O Irã chegou ao Mundial de 2026 com grandes cobranças internas e externas, enfrentando tensões políticas que antecederam a competição. A equipe teve uma preparação dificultada por disputas sobre participação e restrições de visto nos Estados Unidos. No fim, ficou entre os protagonistas do grupo, apesar da eliminação.
A delegação viveu turbulência logística: mudanças de base, visto difícil e um planejamento que enfrentou adesões rápidas ao calendário. O capitão Mehdi Taremi criticou publicamente a organização, destacando dificuldades vivas dentro do torneio.
Não houve apenas pressão externa. A seleção foi reconhecida pela reação de sua torcida no solo americano e por atuações que entraram para a história recente, mesmo sem avançar. O Irã terminou a fase de grupos com três pontos e saldo zerado, apenas um pouco atrás de Bélgica e Egito.

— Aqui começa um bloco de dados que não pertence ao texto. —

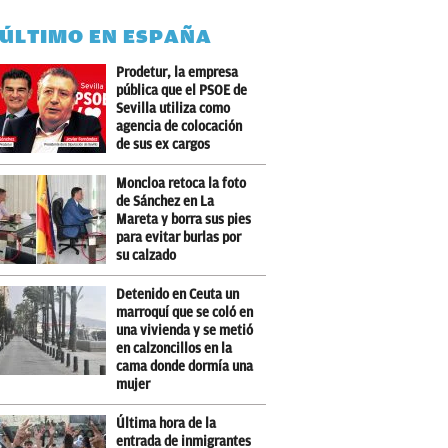
 ÚLTIMO EN ESPAÑA
Prodetur, la empresa
pública que el PSOE de
Sevilla utiliza como
agencia de colocación
de sus ex cargos
Moncloa retoca la foto
de Sánchez en La
Mareta y borra sus pies
para evitar burlas por
su calzado
Detenido en Ceuta un
marroquí que se coló en
una vivienda y se metió
en calzoncillos en la
cama donde dormía una
mujer
Última hora de la
entrada de inmigrantes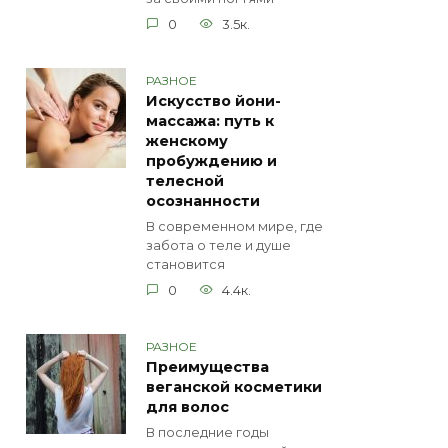
0
3.5к.
РАЗНОЕ
Искусство йони-
массажа: путь к
женскому
пробуждению и
телесной
осознанности
В современном мире, где
забота о теле и душе
становится
0
4.4к.
РАЗНОЕ
Преимущества
веганской косметики
для волос
В последние годы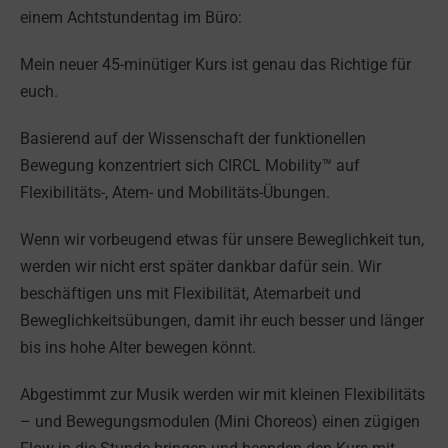
einem Achtstundentag im Büro:
Mein neuer 45-minütiger Kurs ist genau das Richtige für
euch.
Basierend auf der Wissenschaft der funktionellen
Bewegung konzentriert sich CIRCL Mobility™ auf
Flexibilitäts-, Atem- und Mobilitäts-Übungen.
Wenn wir vorbeugend etwas für unsere Beweglichkeit tun,
werden wir nicht erst später dankbar dafür sein. Wir
beschäftigen uns mit Flexibilität, Atemarbeit und
Beweglichkeitsübungen, damit ihr euch besser und länger
bis ins hohe Alter bewegen könnt.
Abgestimmt zur Musik werden wir mit kleinen Flexibilitäts
– und Bewegungsmodulen (Mini Choreos) einen zügigen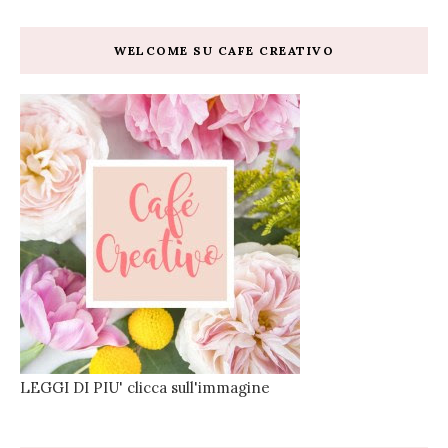
WELCOME SU CAFE CREATIVO
LEGGI DI PIU' clicca sull'immagine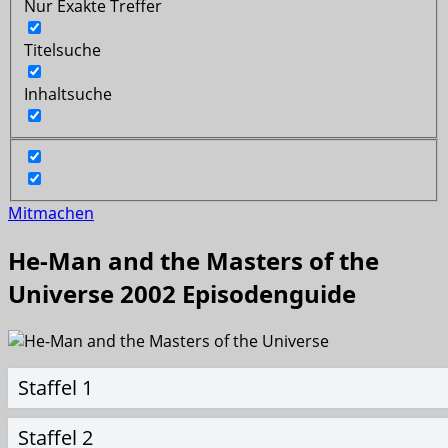
Nur Exakte Treffer
Titelsuche
Inhaltsuche
Mitmachen
He-Man and the Masters of the
Universe 2002 Episodenguide
Staffel 1
Staffel 2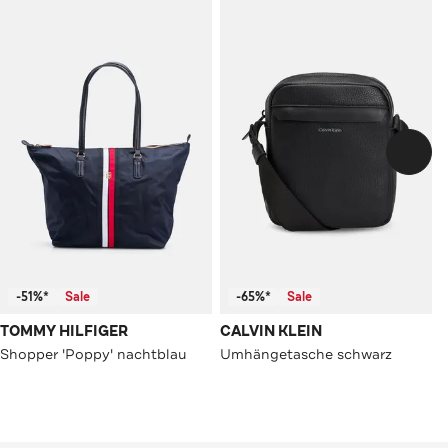
-51%*
Sale
-65%*
Sale
TOMMY HILFIGER
CALVIN KLEIN
Shopper 'Poppy' nachtblau
Umhängetasche schwarz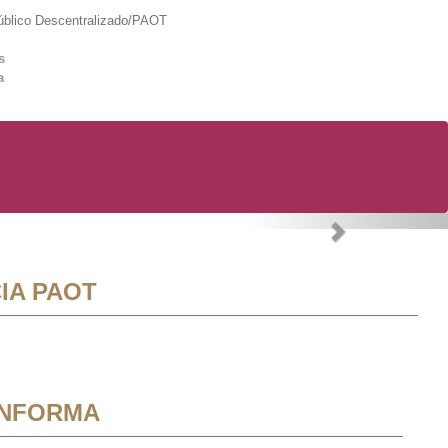
lico Descentralizado/PAOT
s
a
Next
IA PAOT
INFORMA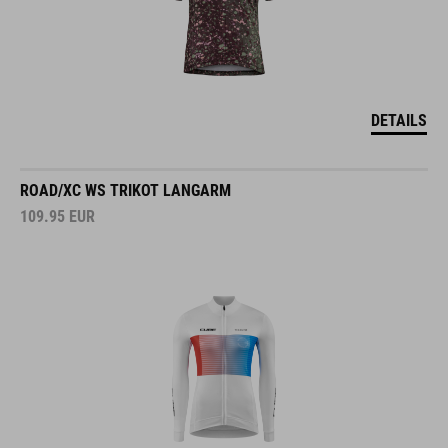
DETAILS
ROAD/XC WS TRIKOT LANGARM
109.95
EUR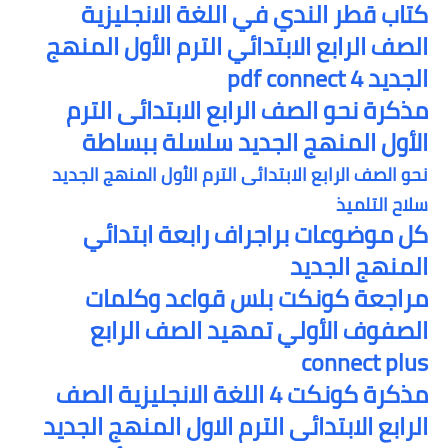
كتاب قطر الندي في اللغة الانجليزية
الصف الرابع الابتدائي الترم الأول المنهج
الجديد pdf connect 4
مذكرة نحو الصف الرابع الابتدائى الترم
الأول المنهج الجديد سلسلة ببساطة
نحو الصف الرابع الابتدائى الترم الأول المنهج الجديد
سلاح التلميذ
كل موضوعات براجراف رابعة ابتدائي
المنهج الجديد
مراجعة كونكت بلس قواعد وكلمات
الصفوف الأولي تمهيد الصف الرابع
connect plus
مذكرة كونكت 4 اللغة الانجليزية الصف
الرابع الابتدائى الترم الاول المنهج الجديد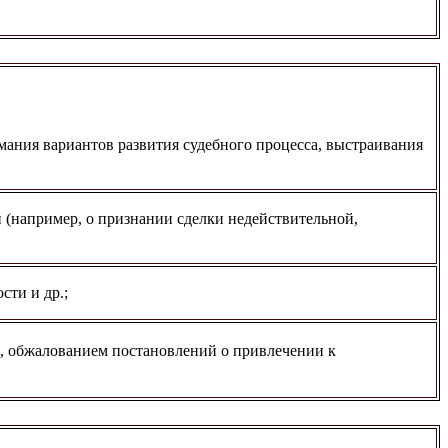
мания вариантов развития судебного процесса, выстраивания
 (например, о признании сделки недействительной,
сти и др.;
, обжалованием постановлений о привлечении к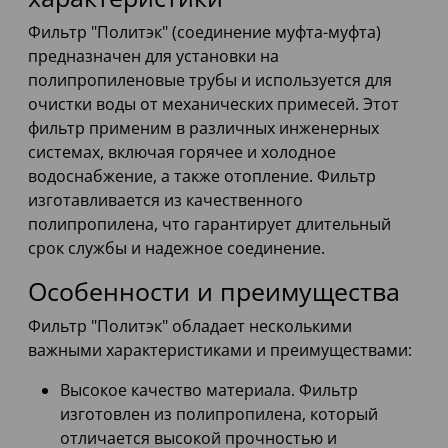
Фильтр "Политэк" (соединение муфта-муфта)
предназначен для установки на
полипропиленовые трубы и используется для
очистки воды от механических примесей. Этот
фильтр применим в различных инженерных
системах, включая горячее и холодное
водоснабжение, а также отопление. Фильтр
изготавливается из качественного
полипропилена, что гарантирует длительный
срок службы и надежное соединение.
Особенности и преимущества
Фильтр "Политэк" обладает несколькими
важными характеристиками и преимуществами:
Высокое качество материала. Фильтр
изготовлен из полипропилена, который
отличается высокой прочностью и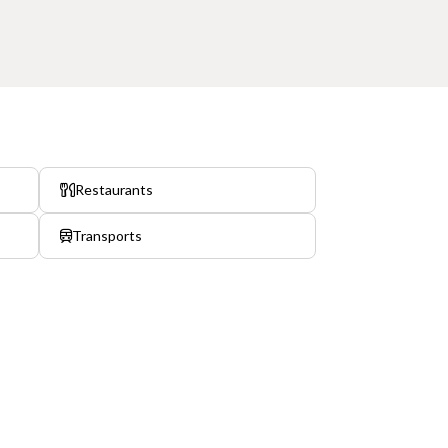
Restaurants
Transports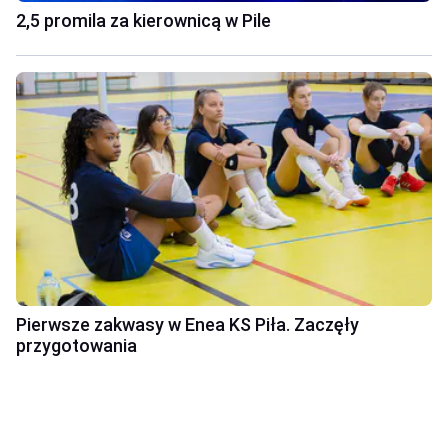
2,5 promila za kierownicą w Pile
Pierwsze zakwasy w Enea KS Piła. Zaczęły
przygotowania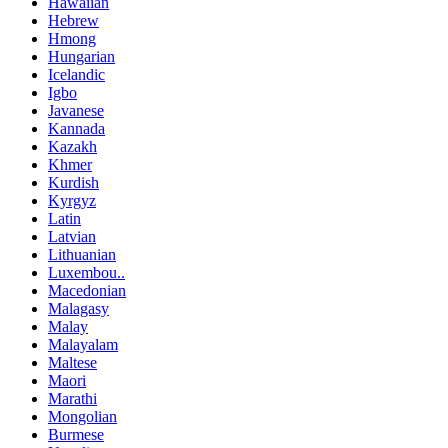
Hawaiian
Hebrew
Hmong
Hungarian
Icelandic
Igbo
Javanese
Kannada
Kazakh
Khmer
Kurdish
Kyrgyz
Latin
Latvian
Lithuanian
Luxembou..
Macedonian
Malagasy
Malay
Malayalam
Maltese
Maori
Marathi
Mongolian
Burmese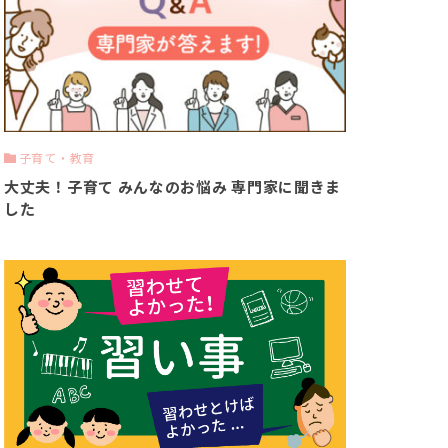
子育て・教育
大丈夫！子育て みんなのお悩み 専門家に聞きま
した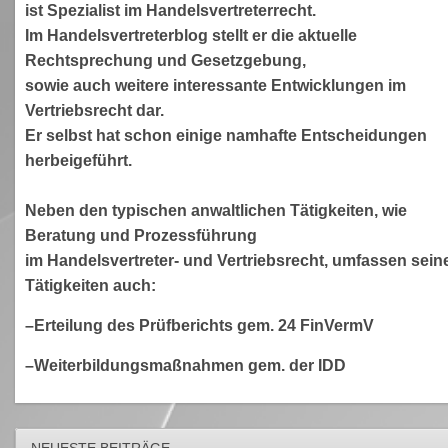
ist Spezialist im Handelsvertreterrecht.
Im Handelsvertreterblog stellt er die aktuelle
Rechtsprechung und Gesetzgebung,
sowie auch weitere interessante Entwicklungen im
Vertriebsrecht dar.
Er selbst hat schon einige namhafte Entscheidungen
herbeigeführt.
Neben den typischen anwaltlichen Tätigkeiten, wie
Beratung und Prozessführung
im Handelsvertreter- und Vertriebsrecht, umfassen sein
Tätigkeiten auch:
–Erteilung des Prüfberichts gem. 24 FinVermV
–Weiterbildungsmaßnahmen gem. der IDD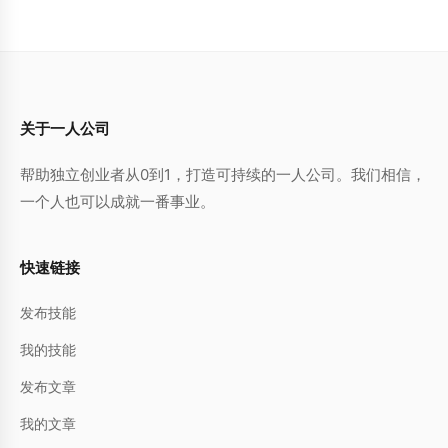
关于一人公司
帮助独立创业者从0到1，打造可持续的一人公司。我们相信，
一个人也可以成就一番事业。
快速链接
发布技能
我的技能
发布文章
我的文章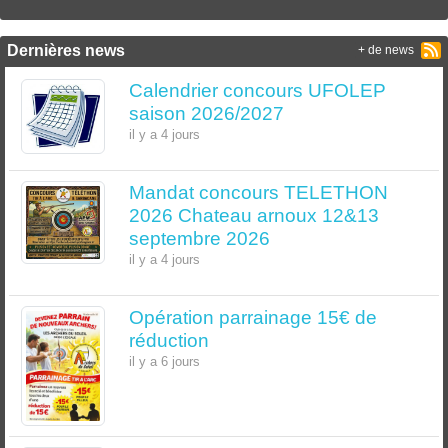
Dernières news
+ de news
Calendrier concours UFOLEP
saison 2026/2027
il y a 4 jours
Mandat concours TELETHON
2026 Chateau arnoux 12&13
septembre 2026
il y a 4 jours
Opération parrainage 15€ de
réduction
il y a 6 jours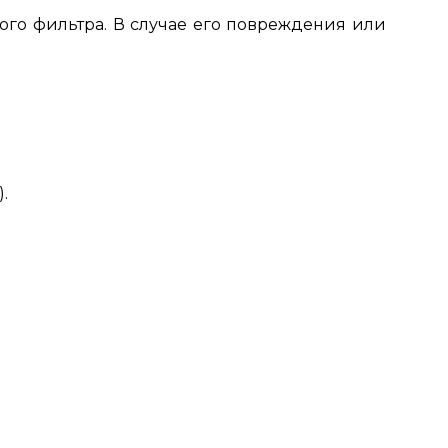
ого фильтра. В случае его повреждения или
.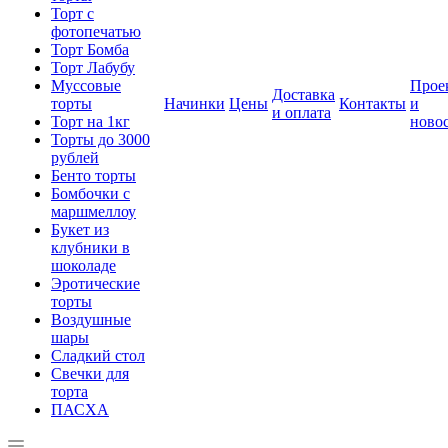
Торт с
фотопечатью
Торт Бомба
Торт Лабубу
Муссовые
Прое
Доставка
торты
Начинки
Цены
Контакты
и
и оплата
Торт на 1кг
ново
Торты до 3000
рублей
Бенто торты
Бомбочки с
маршмеллоу
Букет из
клубники в
шоколаде
Эротические
торты
Воздушные
шары
Сладкий стол
Свечки для
торта
ПАСХА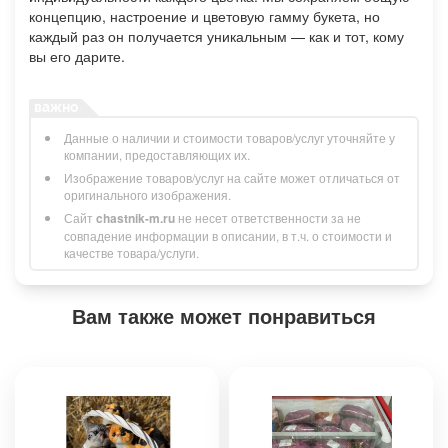
концепцию, настроение и цветовую гамму букета, но
каждый раз он получается уникальным — как и тот, кому
вы его дарите.
Данные о наличии и стоимости товаров/услуг уточняйте у
компании, предоставляющих их.
Изображение товаров/услуг на сайте может отличаться от
оригинального изображения.
Сайт
chastnik-m.ru
не несет ответственности за не
совпадение информации в описании, в т.ч. о стоимости и
качестве товара/услуги.
Вам также может понравиться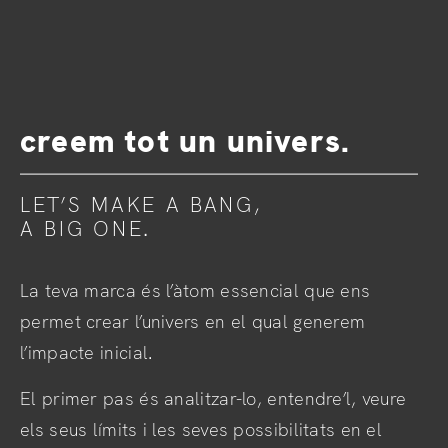
Amb només un àtom
creem tot un univers.
LET’S MAKE A BANG,
A BIG ONE.
La teva marca és l’àtom essencial que ens
permet crear l’univers en el qual generem
l’impacte inicial.
El primer pas és analitzar-lo, entendre’l, veure
els seus límits i les seves possibilitats en el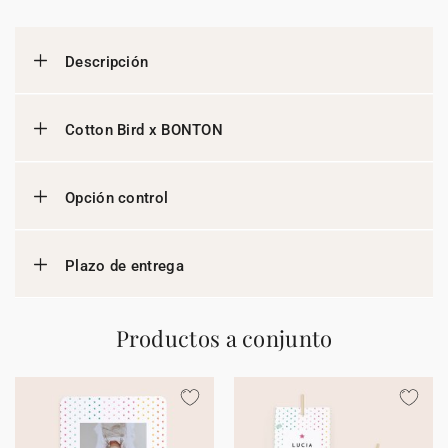
Descripción
Cotton Bird x BONTON
Opción control
Plazo de entrega
Productos a conjunto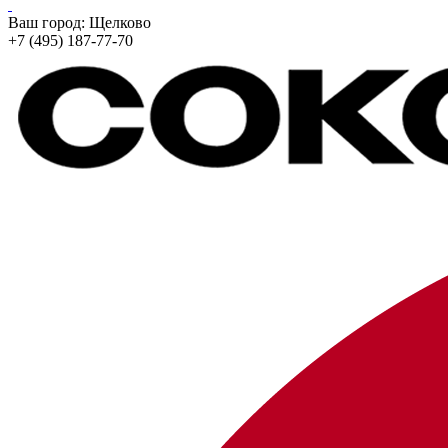
Ваш город:
Щелково
+7 (495) 187-77-70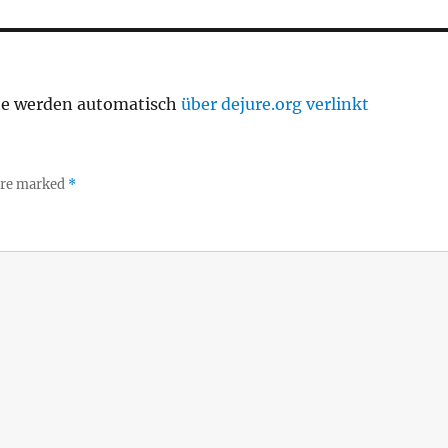
te werden automatisch
über dejure.org verlinkt
 are marked
*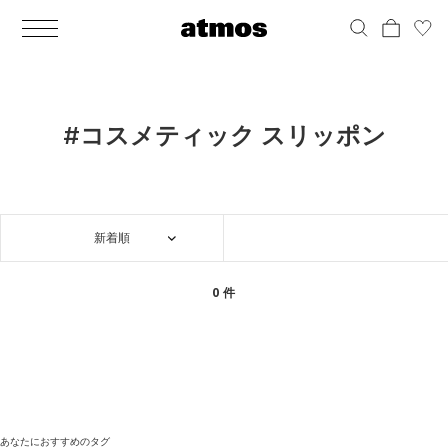
MEN
シューズ
ウェア
バッグ
アクセサリー
その他
WOMENS
シューズ
ウェア
バッグ
アクセサリー
その他
ALL
ALL
ALL
ALL
ALL
ALL
ALL
ALL
ALL
ALL
ALL
ALL
MENS
MENS
MENS
MENS
MENS
MENS
WOMENS
WOMENS
WOMENS
WOMENS
WOMENS
WOMENS
シューズ
ウェア
バッグ
アクセサリー
その他
シューズ
ウェア
バッグ
アクセサリー
その他
シューズ
スニーカー
トップス
バックパック / リュック
ポーチ / ウォレット
シューケア / グッズ
シューズ
スニーカー
トップス
バックパック / リュック
ポーチ / ウォレット
シューケア / グッズ
#コスメティック スリッポン
ウェア
ブーツ
アウター
ショルダー / メッセンジャーバッグ
帽子
おもちゃ / フィギュア
ウェア
ブーツ
アウター
ショルダー / メッセンジャーバッグ
帽子
おもちゃ / フィギュア
バッグ
サンダル
パンツ
トート / エコバッグ
グッズ / アクセサリー
その他
バッグ
サンダル / パンプス
パンツ
トート / エコバッグ
グッズ / アクセサリー
その他
新着順
アクセサリー
その他
ソックス
クラッチ / セカンドバッグ
その他
すべてのその他
アクセサリー
その他
ワンピース
クラッチ / セカンドバッグ
その他
すべてのその他
その他
すべてのシューズ
アンダーウェア
ウエストバッグ
すべてのアクセサリー
その他
すべてのシューズ
スカート
ウエストバッグ
すべてのアクセサリー
0 件
水着
その他
ソックス
その他
その他
すべてのバッグ
アンダーウェア
すべてのバッグ
アディダス ピックアップ
ライフスタイルランニング
アディダス ピックアップ
ライフスタイルランニング
すべてのウェア
水着
あなたにおすすめのタグ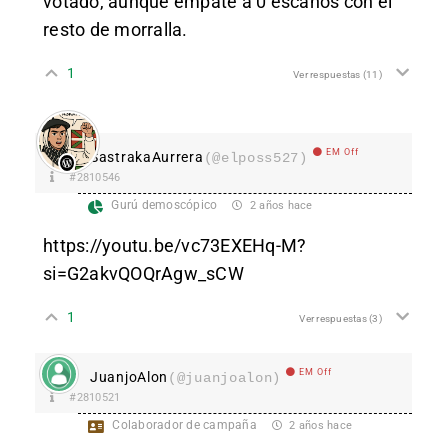
votado, aunque empate a 0 escaños con el
resto de morralla.
1
Ver respuestas
(11)
EM Off
SastrakaAurrera
(@elposs527)
#2810546
Gurú demoscópico
2 años hace
https://youtu.be/vc73EXEHq-M?
si=G2akvQOQrAgw_sCW
1
Ver respuestas
(3)
EM Off
JuanjoAlon
(@juanjoalon)
#2810521
Colaborador de campaña
2 años hace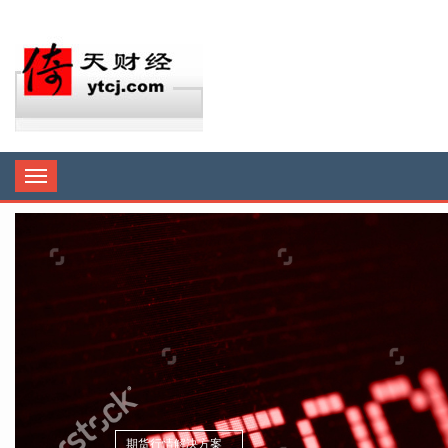
Toggle
navigation
期货行情解决方案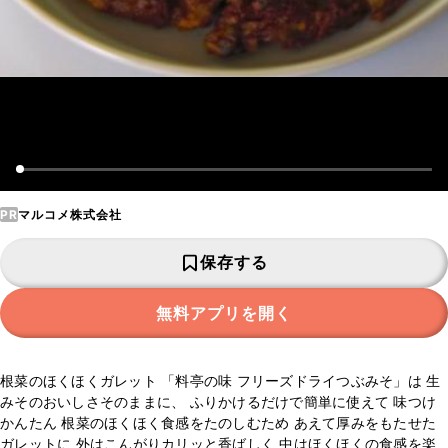
PR
マルコメ株式会社
保存する
無料アプリを開く
根菜のほくほくガレット 「料亭の味 フリーズドライつぶみそ」は 生
みそのおいしさそのままに、 ふりかけるだけで簡単に使えて 味つけ
かんたん 根菜のほくほく食感をたのしむため あえて厚みをもたせた
ガレットに 外はこんがりカリッと香ばしく 中はほくほくの食感を楽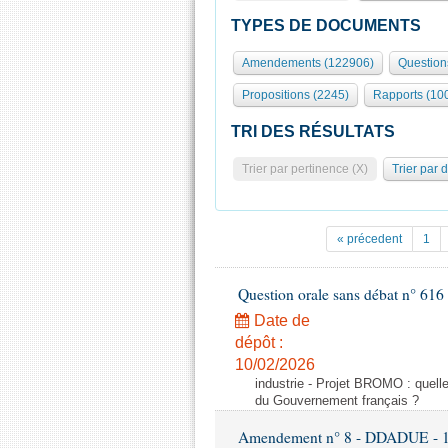
TYPES DE DOCUMENTS
Amendements (122906)
Question
Propositions (2245)
Rapports (10
TRI DES RÉSULTATS
Trier par pertinence (X)
Trier par 
« précedent
1
Question orale sans débat n° 61
Date de
dépôt :
10/02/2026
industrie - Projet BROMO : quell
du Gouvernement français ?
Amendement n° 8 - DDADUE - 1ère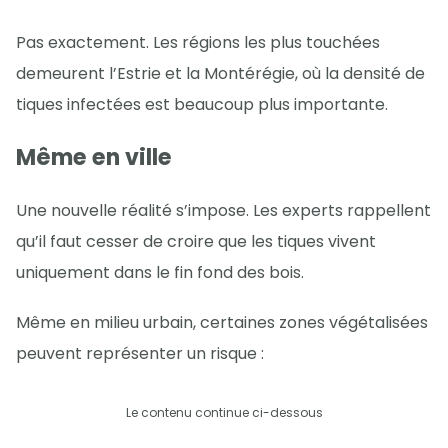
Pas exactement. Les régions les plus touchées
demeurent l’Estrie et la Montérégie, où la densité de
tiques infectées est beaucoup plus importante.
Même en ville
Une nouvelle réalité s’impose. Les experts rappellent
qu’il faut cesser de croire que les tiques vivent
uniquement dans le fin fond des bois.
Même en milieu urbain, certaines zones végétalisées
peuvent représenter un risque :
Le contenu continue ci-dessous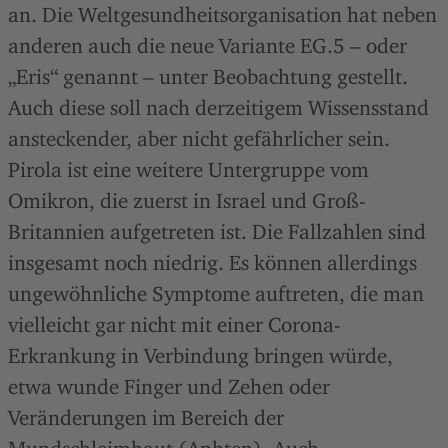
an. Die Weltgesundheitsorganisation hat neben
anderen auch die neue Variante EG.5 – oder
„Eris“ genannt – unter Beobachtung gestellt.
Auch diese soll nach derzeitigem Wissensstand
ansteckender, aber nicht gefährlicher sein.
Pirola ist eine weitere Untergruppe vom
Omikron, die zuerst in Israel und Groß-
Britannien aufgetreten ist. Die Fallzahlen sind
insgesamt noch niedrig. Es können allerdings
ungewöhnliche Symptome auftreten, die man
vielleicht gar nicht mit einer Corona-
Erkrankung in Verbindung bringen würde,
etwa wunde Finger und Zehen oder
Veränderungen im Bereich der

Desempenho dentro de campo
No primeiro jogo, o Irã ficou no empate com a Nova Zelândia em 2 a 2, mesmo atuando como favorito. Em seguida, ficou 0 a 0 com a Bélgica, demonstrando solidez defensiva diante de adversários qualificados. O confronto decisivo contra o Egito reservou as emoções finais do grupo.
O time iraniano viu o gol da vitória anulado nos acréscimos do segundo tempo, após uma jogada na área. A tentativa de classificação dependia de resultados paralelos imprevisíveis, o que acabou não ocorrendo. Mesmo assim, a equipe deixou impressão de força e de dignidade esportiva.
Ao final, a Federação Islâmica de Futebol do Irã agradeceu a cobertura jornalística e a hospitalidade recebida no México e nos EUA, destacando a necessidade de fair play entre as seleções. O técnico Amir Ghalenoei elogiou o desempenho dos jogadores e pediu respeito ao esporte.
Ponto de memória do torneio
A participação iraniana se destacou pela combinação de resistência dentro e fora de campo, com feitos históricos reconhecidos pela torcida. Mesmo eliminados, os iranianos encerram o Mundial como uma presença marcante, mantendo o foco em futuras oportunidades de competição.